INPUT DATA below:

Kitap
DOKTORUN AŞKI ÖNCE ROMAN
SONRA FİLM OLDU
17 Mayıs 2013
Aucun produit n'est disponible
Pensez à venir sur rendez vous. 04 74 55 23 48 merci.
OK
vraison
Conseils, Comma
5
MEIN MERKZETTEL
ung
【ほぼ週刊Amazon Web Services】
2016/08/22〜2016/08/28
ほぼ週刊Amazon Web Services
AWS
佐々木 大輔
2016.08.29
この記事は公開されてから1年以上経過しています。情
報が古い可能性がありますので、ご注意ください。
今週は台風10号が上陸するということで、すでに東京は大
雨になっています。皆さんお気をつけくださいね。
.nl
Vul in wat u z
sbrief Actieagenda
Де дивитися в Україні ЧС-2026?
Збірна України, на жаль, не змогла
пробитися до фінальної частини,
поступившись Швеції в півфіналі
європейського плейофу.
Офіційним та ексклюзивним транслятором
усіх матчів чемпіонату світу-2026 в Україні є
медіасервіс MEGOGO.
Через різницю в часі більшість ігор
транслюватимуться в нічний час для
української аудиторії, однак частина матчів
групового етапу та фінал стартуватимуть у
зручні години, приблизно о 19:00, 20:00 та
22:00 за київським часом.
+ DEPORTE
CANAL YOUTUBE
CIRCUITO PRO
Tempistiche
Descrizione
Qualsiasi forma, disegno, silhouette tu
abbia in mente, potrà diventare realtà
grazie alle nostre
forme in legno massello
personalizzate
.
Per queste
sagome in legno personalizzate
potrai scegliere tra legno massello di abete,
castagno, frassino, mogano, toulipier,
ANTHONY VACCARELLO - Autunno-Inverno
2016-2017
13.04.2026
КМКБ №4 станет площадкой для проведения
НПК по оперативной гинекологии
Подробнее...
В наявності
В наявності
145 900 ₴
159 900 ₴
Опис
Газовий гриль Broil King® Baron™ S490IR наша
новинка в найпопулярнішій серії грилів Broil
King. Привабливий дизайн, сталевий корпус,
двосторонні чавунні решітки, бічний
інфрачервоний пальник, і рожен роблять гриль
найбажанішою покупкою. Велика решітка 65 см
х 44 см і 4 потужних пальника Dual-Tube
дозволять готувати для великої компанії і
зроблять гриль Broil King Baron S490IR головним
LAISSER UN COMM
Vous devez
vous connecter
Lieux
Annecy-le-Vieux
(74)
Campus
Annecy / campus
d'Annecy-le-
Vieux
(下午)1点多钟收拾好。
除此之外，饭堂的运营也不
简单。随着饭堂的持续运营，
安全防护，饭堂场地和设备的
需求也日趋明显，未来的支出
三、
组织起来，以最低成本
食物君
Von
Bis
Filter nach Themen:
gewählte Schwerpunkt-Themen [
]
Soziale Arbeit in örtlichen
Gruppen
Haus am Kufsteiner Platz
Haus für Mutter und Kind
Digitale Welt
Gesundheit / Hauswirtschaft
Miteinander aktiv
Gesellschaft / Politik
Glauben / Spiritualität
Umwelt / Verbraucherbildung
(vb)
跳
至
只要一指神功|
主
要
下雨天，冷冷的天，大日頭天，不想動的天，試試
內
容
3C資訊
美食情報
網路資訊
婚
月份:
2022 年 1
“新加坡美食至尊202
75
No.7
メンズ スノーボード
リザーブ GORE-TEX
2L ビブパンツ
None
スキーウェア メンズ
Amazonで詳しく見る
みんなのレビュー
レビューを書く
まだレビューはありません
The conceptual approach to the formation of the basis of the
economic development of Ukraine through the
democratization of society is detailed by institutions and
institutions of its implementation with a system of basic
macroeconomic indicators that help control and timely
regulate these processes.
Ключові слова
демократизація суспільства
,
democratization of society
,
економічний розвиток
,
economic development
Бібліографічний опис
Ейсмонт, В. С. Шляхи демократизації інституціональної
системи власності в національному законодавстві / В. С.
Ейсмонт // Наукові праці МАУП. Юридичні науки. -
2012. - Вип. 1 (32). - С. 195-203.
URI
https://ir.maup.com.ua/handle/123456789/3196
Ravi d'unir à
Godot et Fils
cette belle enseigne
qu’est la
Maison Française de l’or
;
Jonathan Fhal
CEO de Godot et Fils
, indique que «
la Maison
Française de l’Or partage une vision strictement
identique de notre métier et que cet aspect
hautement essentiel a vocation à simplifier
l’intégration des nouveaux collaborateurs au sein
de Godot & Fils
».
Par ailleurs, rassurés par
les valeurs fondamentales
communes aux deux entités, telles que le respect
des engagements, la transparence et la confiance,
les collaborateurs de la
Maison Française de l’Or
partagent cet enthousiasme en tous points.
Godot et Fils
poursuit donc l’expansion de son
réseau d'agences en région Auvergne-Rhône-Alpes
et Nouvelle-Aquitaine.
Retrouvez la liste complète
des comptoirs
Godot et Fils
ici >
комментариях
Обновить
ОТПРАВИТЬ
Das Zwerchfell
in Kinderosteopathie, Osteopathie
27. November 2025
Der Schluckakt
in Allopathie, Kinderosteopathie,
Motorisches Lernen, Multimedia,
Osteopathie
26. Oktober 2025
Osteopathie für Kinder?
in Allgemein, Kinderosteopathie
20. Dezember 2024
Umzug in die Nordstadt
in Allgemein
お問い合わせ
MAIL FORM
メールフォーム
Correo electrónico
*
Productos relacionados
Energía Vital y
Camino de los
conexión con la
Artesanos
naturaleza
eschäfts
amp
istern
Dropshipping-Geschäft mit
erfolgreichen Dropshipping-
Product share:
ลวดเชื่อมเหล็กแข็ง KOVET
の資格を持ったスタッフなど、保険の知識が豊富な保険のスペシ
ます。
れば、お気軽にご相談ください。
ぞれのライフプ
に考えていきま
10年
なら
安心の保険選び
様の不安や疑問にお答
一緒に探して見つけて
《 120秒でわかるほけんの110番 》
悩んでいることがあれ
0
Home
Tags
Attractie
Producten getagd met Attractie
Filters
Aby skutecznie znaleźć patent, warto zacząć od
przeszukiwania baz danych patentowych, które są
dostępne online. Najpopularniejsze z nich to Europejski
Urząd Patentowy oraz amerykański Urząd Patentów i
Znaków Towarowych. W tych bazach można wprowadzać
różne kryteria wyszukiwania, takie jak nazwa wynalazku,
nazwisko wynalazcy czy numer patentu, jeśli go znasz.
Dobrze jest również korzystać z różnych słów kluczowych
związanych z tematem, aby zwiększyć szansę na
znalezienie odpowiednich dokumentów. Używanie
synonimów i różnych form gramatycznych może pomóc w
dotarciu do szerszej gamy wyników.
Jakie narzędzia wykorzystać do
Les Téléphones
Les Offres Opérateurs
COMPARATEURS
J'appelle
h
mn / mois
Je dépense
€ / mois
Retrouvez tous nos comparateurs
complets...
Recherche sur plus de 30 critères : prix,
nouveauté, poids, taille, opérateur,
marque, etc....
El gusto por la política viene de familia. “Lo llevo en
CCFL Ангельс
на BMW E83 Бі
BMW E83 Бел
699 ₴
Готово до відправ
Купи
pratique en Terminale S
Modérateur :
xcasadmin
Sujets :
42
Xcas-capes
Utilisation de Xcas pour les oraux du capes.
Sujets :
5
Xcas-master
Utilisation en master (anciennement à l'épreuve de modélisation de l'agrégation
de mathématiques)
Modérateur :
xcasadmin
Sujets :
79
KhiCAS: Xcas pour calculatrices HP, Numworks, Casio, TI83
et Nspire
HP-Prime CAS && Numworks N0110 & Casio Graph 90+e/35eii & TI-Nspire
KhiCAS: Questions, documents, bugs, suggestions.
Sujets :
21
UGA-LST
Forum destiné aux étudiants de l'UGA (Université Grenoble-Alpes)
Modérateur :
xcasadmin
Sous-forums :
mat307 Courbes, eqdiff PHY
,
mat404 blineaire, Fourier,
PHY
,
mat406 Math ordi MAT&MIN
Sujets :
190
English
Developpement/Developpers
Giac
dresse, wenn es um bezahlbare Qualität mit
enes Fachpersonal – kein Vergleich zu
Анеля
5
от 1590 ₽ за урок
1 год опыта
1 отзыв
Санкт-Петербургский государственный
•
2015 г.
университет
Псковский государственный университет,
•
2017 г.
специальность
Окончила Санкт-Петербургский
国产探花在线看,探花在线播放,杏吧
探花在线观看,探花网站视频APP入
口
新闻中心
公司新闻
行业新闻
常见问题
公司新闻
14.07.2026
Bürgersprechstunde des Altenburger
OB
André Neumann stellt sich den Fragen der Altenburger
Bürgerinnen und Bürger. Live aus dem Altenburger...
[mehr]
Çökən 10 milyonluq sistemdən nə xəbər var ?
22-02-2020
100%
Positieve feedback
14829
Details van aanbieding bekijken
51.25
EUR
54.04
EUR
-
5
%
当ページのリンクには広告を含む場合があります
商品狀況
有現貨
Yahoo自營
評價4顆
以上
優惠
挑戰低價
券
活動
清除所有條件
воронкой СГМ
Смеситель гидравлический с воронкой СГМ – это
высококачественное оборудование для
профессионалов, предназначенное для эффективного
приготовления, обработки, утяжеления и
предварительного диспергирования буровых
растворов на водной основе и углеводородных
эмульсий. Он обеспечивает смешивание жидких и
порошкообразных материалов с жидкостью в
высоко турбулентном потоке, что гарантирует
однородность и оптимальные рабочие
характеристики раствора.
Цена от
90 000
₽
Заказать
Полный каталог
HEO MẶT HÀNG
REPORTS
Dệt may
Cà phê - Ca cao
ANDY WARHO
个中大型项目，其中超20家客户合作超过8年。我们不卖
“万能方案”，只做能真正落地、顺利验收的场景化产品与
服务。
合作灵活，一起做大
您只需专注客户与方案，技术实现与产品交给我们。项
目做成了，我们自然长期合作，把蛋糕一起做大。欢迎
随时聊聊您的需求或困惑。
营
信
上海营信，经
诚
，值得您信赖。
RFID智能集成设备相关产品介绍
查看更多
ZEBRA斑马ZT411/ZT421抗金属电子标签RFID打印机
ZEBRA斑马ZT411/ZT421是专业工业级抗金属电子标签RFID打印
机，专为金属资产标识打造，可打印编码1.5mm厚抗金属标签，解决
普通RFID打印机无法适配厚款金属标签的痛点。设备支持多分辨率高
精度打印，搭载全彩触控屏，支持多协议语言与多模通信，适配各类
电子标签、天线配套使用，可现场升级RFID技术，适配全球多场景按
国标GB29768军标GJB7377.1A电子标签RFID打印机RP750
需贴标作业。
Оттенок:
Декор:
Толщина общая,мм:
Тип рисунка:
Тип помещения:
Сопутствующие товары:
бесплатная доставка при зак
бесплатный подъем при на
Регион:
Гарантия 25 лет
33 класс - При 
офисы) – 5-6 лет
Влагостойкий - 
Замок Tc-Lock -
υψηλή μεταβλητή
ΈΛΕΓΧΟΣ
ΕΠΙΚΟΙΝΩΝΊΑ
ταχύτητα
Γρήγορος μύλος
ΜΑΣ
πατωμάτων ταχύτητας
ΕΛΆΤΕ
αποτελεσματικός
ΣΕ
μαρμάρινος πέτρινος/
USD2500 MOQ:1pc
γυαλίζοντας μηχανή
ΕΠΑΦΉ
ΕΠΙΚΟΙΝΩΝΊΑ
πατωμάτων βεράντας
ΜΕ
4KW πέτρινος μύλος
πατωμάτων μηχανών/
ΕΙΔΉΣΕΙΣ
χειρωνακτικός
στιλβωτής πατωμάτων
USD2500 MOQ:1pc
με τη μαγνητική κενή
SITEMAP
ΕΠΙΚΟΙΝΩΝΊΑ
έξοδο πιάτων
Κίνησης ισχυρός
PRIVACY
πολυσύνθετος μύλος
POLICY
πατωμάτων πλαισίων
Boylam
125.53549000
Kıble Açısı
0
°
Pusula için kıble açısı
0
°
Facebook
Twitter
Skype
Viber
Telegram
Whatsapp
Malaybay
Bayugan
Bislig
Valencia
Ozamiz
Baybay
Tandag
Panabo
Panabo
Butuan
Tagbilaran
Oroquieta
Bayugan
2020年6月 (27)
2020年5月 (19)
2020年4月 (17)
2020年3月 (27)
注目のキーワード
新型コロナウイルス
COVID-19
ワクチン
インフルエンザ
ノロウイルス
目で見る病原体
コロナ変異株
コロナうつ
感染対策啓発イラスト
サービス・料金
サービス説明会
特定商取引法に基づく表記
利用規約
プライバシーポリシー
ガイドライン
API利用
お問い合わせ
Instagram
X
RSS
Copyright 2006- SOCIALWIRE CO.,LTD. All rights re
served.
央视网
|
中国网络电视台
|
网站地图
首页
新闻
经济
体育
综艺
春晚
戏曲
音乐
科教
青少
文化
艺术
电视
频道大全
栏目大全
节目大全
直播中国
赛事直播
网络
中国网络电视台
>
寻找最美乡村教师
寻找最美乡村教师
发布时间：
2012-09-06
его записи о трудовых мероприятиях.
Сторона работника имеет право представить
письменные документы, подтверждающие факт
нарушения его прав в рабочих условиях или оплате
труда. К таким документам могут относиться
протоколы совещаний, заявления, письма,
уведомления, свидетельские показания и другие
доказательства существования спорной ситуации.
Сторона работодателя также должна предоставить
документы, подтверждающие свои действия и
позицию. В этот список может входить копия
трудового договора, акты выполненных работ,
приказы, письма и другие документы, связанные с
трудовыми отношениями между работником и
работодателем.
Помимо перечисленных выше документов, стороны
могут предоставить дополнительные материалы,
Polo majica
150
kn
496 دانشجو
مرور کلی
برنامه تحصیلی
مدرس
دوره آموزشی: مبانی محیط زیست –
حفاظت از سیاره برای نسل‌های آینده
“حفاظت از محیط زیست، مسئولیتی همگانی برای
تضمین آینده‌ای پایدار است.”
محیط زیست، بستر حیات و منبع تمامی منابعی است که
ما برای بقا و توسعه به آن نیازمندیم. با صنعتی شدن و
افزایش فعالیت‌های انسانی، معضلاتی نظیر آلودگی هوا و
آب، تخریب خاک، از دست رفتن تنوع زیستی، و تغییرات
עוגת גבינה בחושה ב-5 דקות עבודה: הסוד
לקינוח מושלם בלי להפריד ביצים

End of INPUT DATA.

* **WHAT TO DO**
Once the line containing "пробитися до фінальної" has been set down, nothing more is wanted; set down each line of the listing above up to it exactly, starting with the first.

* **WRITTEN RESPONSE**
Kitap
DOKTORUN AŞKI ÖNCE ROMAN
SONRA FİLM OLDU
17 Mayıs 2013
Aucun produit n'est disponible
Pensez à venir sur rendez vous. 04 74 55 23 48 merci.
OK
vraison
Conseils, Comma
5
MEIN MERKZETTEL
ung
【ほぼ週刊Amazon Web Services】
2016/08/22〜2016/08/28
ほぼ週刊Amazon Web Services
AWS
佐々木 大輔
2016.08.29
この記事は公開されてから1年以上経過しています。情
報が古い可能性がありますので、ご注意ください。
今週は台風10号が上陸するということで、すでに東京は大
雨になっています。皆さんお気をつけくださいね。
.nl
Vul in wat u z
sbrief Actieagenda
Де дивитися в Україні ЧС-2026?
Збірна України, на жаль, не змогла
пробитися до фінальної частини,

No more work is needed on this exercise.